WORK ORDER:
Beneath this task are records; print exactly the stretch of them from the line with "MOŻLIWOŚĆ KOMENTOWANIA" through the line with "są na praktycznie", both ends included.
*** Opening of EXTRACTED MATERIAL ***
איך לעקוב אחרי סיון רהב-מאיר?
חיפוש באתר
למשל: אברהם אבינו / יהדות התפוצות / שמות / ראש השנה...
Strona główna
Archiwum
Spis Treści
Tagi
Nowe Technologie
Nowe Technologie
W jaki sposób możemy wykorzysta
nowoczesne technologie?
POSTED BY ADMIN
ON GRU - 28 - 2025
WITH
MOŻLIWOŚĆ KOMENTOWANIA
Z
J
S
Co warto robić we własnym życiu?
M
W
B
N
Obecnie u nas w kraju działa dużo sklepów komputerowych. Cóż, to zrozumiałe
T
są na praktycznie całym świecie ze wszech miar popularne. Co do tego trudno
*** Close of EXTRACTED MATERIAL ***
*** Opening of EXTRACTED MATERIAL ***
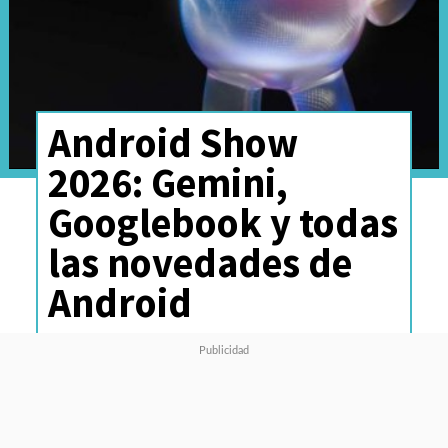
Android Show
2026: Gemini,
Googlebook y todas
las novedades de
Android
*** Close of EXTRACTED MATERIAL ***
TASK RESULT:
MOŻLIWOŚĆ KOMENTOWANIA
Z
J
S
Co warto robić we własnym życiu?
M
W
B
N
Obecnie u nas w kraju działa dużo sklepów komputerowych. Cóż, to zrozumiałe
T
są na praktycznie całym świecie ze wszech miar popularne. Co do tego trudno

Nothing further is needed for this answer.